I’m currently exploring how to progressive render multiple Turbo Frames within a single HTTP request or over stream. Essentially trying to approximate a breadth-first streaming model, similar to Dan Abramov’s Progressive JSON idea.
From what we understand:
Hotwire does allow sending multiple <turbo-stream> updates in one response, rendering multiple actions).
Hotwire does not support streaming partial frame content as it becomes ready in a single response. That is, you cannot begin rendering <turbo-frame id="a">...</turbo-frame> and later flush <turbo-frame id="b">...</turbo-frame> progressively in the same request lifecycle.
Lazy-loaded frames (src + loading=lazy) do allow parallel loading, but require multiple requests.
Just a super quick thing that came to mind.
Have a custom turbo-stream action which takes a bunch of parameters. these parameters should be the turbo frame identifiers.
it should find those frames and do a “refresh” on them. Not sure exactly how right now, but for sure it’s possible. Play around with the attributes. Try to simulate an async frame.

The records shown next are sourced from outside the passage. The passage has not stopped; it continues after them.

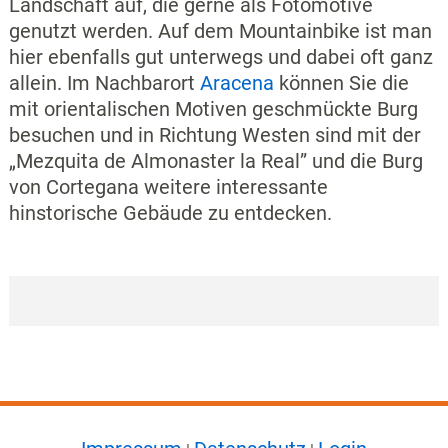
Landschaft auf, die gerne als Fotomotive
genutzt werden. Auf dem Mountainbike ist man
hier ebenfalls gut unterwegs und dabei oft ganz
allein. Im Nachbarort
Aracena
können Sie die
mit orientalischen Motiven geschmückte Burg
besuchen und in Richtung Westen sind mit der
„Mezquita de Almonaster la Real” und die Burg
von Cortegana weitere interessante
hinstorische Gebäude zu entdecken.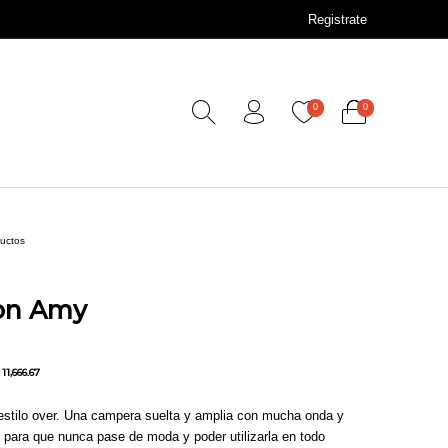
Registrate
0
0
ductos
on Amy
11,666.67
stilo over. Una campera suelta y amplia con mucha onda y
 para que nunca pase de moda y poder utilizarla en todo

Interesting question, but I’m confused by the part where you emphasise rendering “Turbo Frames” progressively, as opposed to just rendering the HTML progressively.
The whole point of async loaded turbo frames is to load sections of the page over multiple requests. So if you want to load all in one request it’s really not important if you’re loading turbo frames or just regular HTML. Sure, some content might be regular turbo frames because that’s how the UI is composed, but it doesn’t sound relevant for the current problem.
Regarding loading content in a streaming fashion. If you’re streaming HTML and you’re rendering it in order, that’s just regular HTML streaming. But if you want to update out of order, e.g. render the full HTML with some parts empty but then continue streaming HTML to update previous elements, turbo streams will serve you well. They’ll be evaluated as soon as they’re attached to the document tree so you can continue rendering various turbo-stream append actions, adding content to arbitrary elements by DOM ID (and some of those element might be turbo frames but I’d expect that is probably irrelevant for the mechanism).
Hi,
By adding Turbo::StreamsChannel, which integrates ActionCable, you become more independent.
Regular Turbo has one request and one response. However, with Turbo::StreamsChannel, you can respond from anywhere (not only from a controller, but also from a model, for example).
However, this requires a bit more setup. You have to add a listener. Once the setup is complete, however, you have more channels.